“Theirs will be a life of certain suffering, of probable deviance, of permanent inferiority,” Washington Post columnist Charles Krauthammer said of the so called “crack babies” born of a wave of crack cocaine addicted mothers in the late 80’s and early 90’s. Experts agreed. This was a lost generation, children doomed by their exposure to massive amounts of drugs in-utero. Some even predicted that crime rates would soar when they reached adulthood. But 20 years later crime rates are at record lows and many of these children are doing well.
Of course, there are still plenty of children born into drug addiction who have struggled over the last decades, but research has been unable to parse whether their troubles are rooted in their mother’s crack addiction or whether it’s a lack of parental care and early exposure to crime and poverty that has weighed them down. The fact that many former “crack babies” who found loving homes have prospered indicates the later.

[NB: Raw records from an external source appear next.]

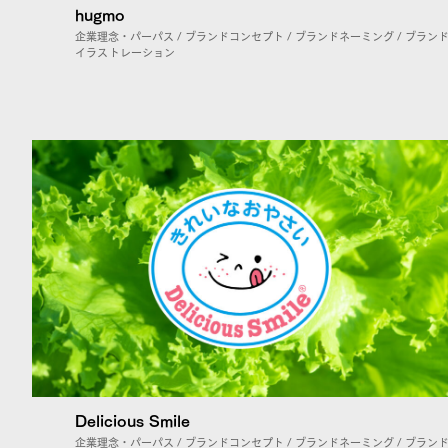
hugmo
企業理念・パーパス / ブランドコンセプト / ブランドネーミング / ブランド
イラストレーション
Delicious Smile
企業理念・パーパス / ブランドコンセプト / ブランドネーミング / ブラン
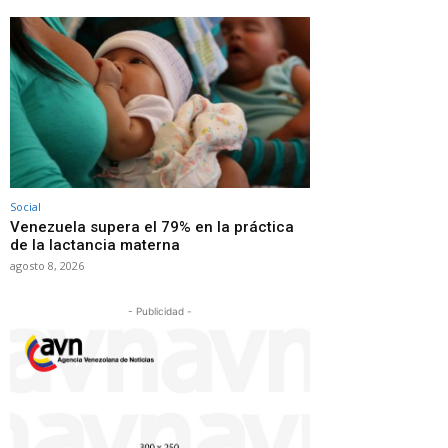
Social
Venezuela supera el 79% en la práctica
de la lactancia materna
agosto 8, 2026
- Publicidad -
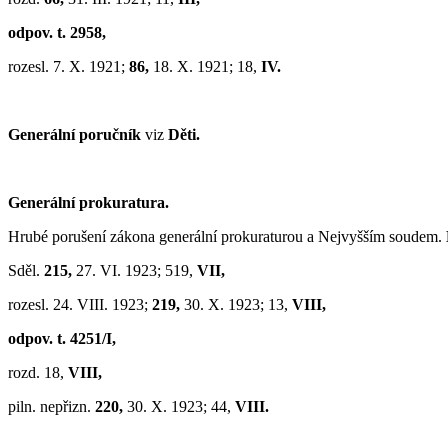
odpov. t. 2958,
rozesl. 7. X. 1921;
86,
18. X. 1921; 18,
IV.
Generální poručník
viz
Děti.
Generální prokuratura.
Hrubé porušení zákona generální prokuraturou a Nejvyšším soudem.
Sděl.
215,
27. VI. 1923; 519,
VII,
rozesl. 24. VIII. 1923;
219,
30. X. 1923; 13,
VIII,
odpov. t. 4251/I,
rozd. 18,
VIII,
piln. nepřizn.
220,
30. X. 1923; 44,
VIII.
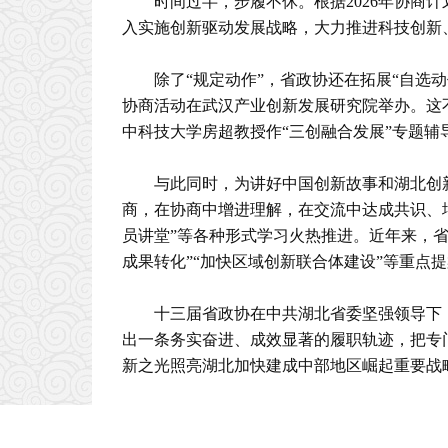
时间过半，步履不休。根据2026年协商
入实施创新驱动发展战略，大力推进科技创新
除了“规定动作”，省政协还在拓展“自选
协商活动在武汉产业创新发展研究院举办。这
中科技大学房超教授作“三创融合发展”专题辅
与此同时，为讲好中国创新故事和湖北创新
商，在协商中增进理解，在交流中达成共识、
员讲堂”等各种形式学习火热推进。近年来，
成果转化”“加快区域创新联合体建设”等重点
十三届省政协在中共湖北省委坚强领导下
出一条务实奋进、成效显著的履职轨迹，把专
新之光照亮湖北加快建成中部地区崛起重要战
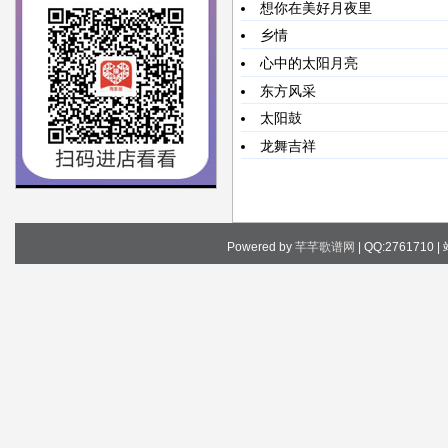
想你在美好月夜里
乡情
心中的太阳月亮
东方风采
太阳鼓
龙舞吉祥
Powered by
芊芊歌谱网
| QQ:2761710 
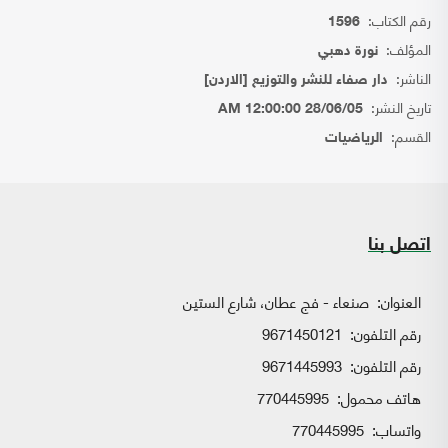
رقم الكتاب:
1596
المؤلف:
نورة دهبي
الناشر:
دار صفاء للنشر والتوزيع [الاردن]
تاريخ النشر:
28/06/05 12:00:00 AM
القسم:
الرياضيات
اتصل بنا
العنوان:
صنعاء - فج عطان، شارع الستين
رقم التلفون:
9671450121
رقم التلفون:
9671445993
هاتف محمول:
770445995
واتساب:
770445995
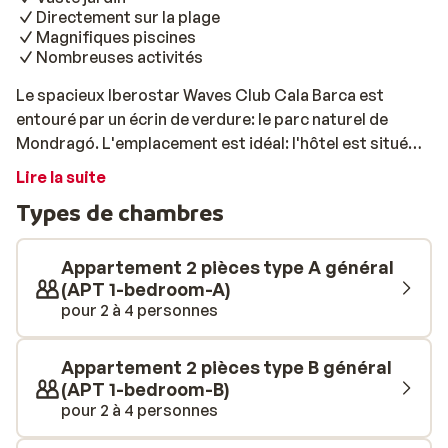
Directement sur la plage
Magnifiques piscines
Nombreuses activités
Le spacieux Iberostar Waves Club Cala Barca est
entouré par un écrin de verdure: le parc naturel de
Mondragó. L'emplacement est idéal: l'hôtel est situé
directement sur la plage et le centre du petit village de
Lire la suite
pêcheurs de Porto Petro est également accessible
Types de chambres
facilement. Porto Petro est situé juste en dessous de
la célèbre station balnéaire de Cala d'Or: ne manquez
pas d'y faire un tour pendant vos vacances. Toute la
Appartement 2 pièces type A général
famille va adorer son séjour à l'Iberostar Club Cala
(APT 1-bedroom-A)
pour 2 à 4 personnes
Barca! Petits et grand n'auront pas le temps de
s'ennuyer. L'hôtel dispose de plusieurs piscines et d'un
parc aquatique: le plaisir de l'eau est garanti! L'équipe
Appartement 2 pièces type B général
d'animation organise des activités amusantes au sein
(APT 1-bedroom-B)
du mini-club et du club pour enfants, tout au long de la
pour 2 à 4 personnes
journée. Les vacanciers les plus sportifs pourront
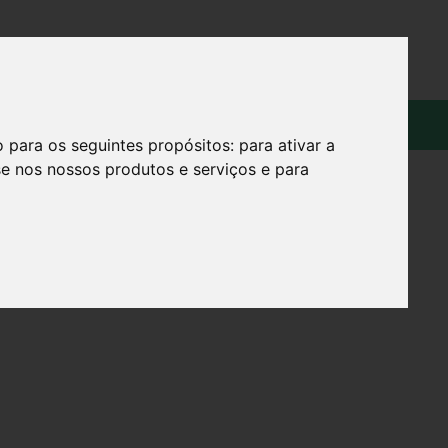
OS
SOBRE
o para os seguintes propósitos:
para ativar a
se nos nossos produtos e serviços e para
EL 500ML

While cocaine use during pregnancy does clearly affect fetal development, including producing children who have a tendency towards poor impulse control, the “super predators” that some doctors believed crack babies would grow into never emerged. The results of maternal cocaine use on children seem to vary wildly, depending on the environment the children are raised in.
Barry Lester, a psychologist at Brown University who leads the largest federal study of children with prenatal cocaine exposure says, “People are looking for a single statement: ‘Cocaine does this, or cocaine does that.’ It’s just not that simple. What I almost invariably wind up telling them is, ‘As far as we know, a good environment can make up for some, if not all, of the deficits that are caused by the drug, although it’s no guarantee.”